Vernehmlassung zur Teilrevision des Sozialhilfegesetzes

Archiv: 5. April 2019

Antworten zum Vernehmlassungsfragebogen zur Teilrevision des Sozialhilfegesetzes, Einführung einer Teilbevorschussung.

1. Erfüllt die Vorlage die Ziele der Revision (Beseitigung Schwelleneffekt, Verbesserung Erwerbsanreiz)?
Mehrheitlich ja, aus folgenden Gründen: Mit dem System der Teilbevorschussung wird der Schwelleneffekt reduziert und der Anreiz zur Erwerbsaufnahme deutlich verbssert. Nicht zu vergessen ist, dass mit dem System der Teilbevorschussung massgeblich zur Sicherung des Lebensunterhaltes von Kindern in armutsbetroffenen und armutsgefährdeten Familien beigetragen wird. Wir sind jedoch der Ansicht, dass für die betroffenen Personen auch die sogenannten «geringfügigen Beträge» wichtig sind und nicht der administrative Aufwand höher gewichtet werden soll. Vergleiche Kap. 2.5.1. der Botschaft.

2. Befürworten Sie die Einführung einer Teilbevorschussung?
Ja.

3. Befürworten Sie die progressive Einkommensanrechnung?
Mehrheitlich ja, aus folgenden Gründen: Grundsätzlich ja, da wir es als richtig erachten, dass den tieferen Einkommen mehr finanzielle Mittel zu Gute kommen.

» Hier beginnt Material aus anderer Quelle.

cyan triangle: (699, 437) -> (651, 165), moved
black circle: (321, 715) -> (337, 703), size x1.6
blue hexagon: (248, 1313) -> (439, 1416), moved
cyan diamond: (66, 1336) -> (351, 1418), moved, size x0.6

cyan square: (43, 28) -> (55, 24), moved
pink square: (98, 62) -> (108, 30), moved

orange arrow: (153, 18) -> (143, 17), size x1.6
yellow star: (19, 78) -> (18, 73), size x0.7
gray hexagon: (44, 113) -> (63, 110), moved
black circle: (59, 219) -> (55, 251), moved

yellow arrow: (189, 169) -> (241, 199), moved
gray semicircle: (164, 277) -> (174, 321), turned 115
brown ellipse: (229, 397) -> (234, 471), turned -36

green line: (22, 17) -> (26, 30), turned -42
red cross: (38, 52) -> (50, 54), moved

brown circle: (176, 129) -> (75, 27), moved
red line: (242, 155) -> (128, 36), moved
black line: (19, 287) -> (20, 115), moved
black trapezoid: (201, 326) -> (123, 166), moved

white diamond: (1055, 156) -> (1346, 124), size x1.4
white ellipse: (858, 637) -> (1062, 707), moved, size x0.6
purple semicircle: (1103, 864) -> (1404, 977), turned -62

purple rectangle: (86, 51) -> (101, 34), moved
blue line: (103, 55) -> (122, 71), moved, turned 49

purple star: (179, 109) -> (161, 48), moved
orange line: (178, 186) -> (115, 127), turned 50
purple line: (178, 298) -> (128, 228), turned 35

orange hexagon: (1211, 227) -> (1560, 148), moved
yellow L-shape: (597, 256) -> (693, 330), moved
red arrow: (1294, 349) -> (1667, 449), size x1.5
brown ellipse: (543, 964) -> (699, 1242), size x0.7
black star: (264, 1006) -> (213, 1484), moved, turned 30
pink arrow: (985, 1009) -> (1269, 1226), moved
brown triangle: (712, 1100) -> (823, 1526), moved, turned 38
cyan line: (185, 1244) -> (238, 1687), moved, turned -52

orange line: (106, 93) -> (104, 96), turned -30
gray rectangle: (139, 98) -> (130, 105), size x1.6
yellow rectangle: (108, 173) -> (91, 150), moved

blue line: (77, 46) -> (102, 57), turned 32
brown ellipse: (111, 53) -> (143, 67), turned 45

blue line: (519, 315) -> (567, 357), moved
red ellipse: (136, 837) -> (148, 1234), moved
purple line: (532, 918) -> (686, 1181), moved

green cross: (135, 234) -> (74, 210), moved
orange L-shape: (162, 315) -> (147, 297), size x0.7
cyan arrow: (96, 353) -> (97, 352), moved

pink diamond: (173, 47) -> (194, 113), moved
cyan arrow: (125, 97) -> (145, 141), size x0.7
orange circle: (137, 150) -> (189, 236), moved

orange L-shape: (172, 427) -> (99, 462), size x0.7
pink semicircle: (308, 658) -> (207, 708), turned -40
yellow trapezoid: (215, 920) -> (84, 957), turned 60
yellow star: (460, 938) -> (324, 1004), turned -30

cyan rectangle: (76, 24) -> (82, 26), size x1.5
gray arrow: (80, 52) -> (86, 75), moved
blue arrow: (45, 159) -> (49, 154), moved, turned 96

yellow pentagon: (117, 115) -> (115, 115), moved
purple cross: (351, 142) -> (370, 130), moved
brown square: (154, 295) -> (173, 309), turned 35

4. Befürworten Sie die Vereinheitlichung des massgebenden Einkommens für die Alimentenbevorschussung mit demjenigen der individuellen Prämienverbilligung?
Mehrheitlich ja, aus folgenden Gründen: Wir können die Vorteile der Vereinheitlichung des massgebenden Einkommens nachvollziehen. Haben jedoch entgegen den Ausführungen in der Botschaft Zweifel betreffend der Konstanz des massgeblichen Einkommens bei der IPV. Die Reduktion des aktuellen Freibetrages von CHF 10`000 auf CHF 9`000.- lehnen wir ab. Die Begründung in der Botschaft ist zwar nachvollziehbar, jedoch kann auch eine Verordnungsanpassung in der IPV vorgenommen werden. In der Botschaft fehlen weitere Überlegungen und Berechnungen welche sich beispielsweise am Einkommens- und Vermögenverhältnis der EL zu AHV/IV anlehnen.

5. Haben Sie weitere Bemerkungen?
Ja, nämlich: Im Rahmen der Verordnungsanpassung regen wir an, nach 5 Jahren von einem gefestigen Konkubinat auszugehen und nicht wie bis anhin nach 2 Jahren Beziehung. Diese Regelung wäre analog der Gerichte. Damit würden die Ziele der Teilbevorschussung nachhaltiger ihre Wirkung zeigen.

Wie bereits ausgeführt, sind wir der Ansicht, dass auch die sogenannten «geringfügigen Beträge» für die betroffenen Personen wichtig sind und nicht der administrative Aufwand höher gewichtet werden soll. Auszahlungen sollen auch dann erfolgen, wenn der Betrag tiefer als CHF 100.- ist, gerade in diesen Einkommensegmenten sind auch geringere Beiträge wichtig.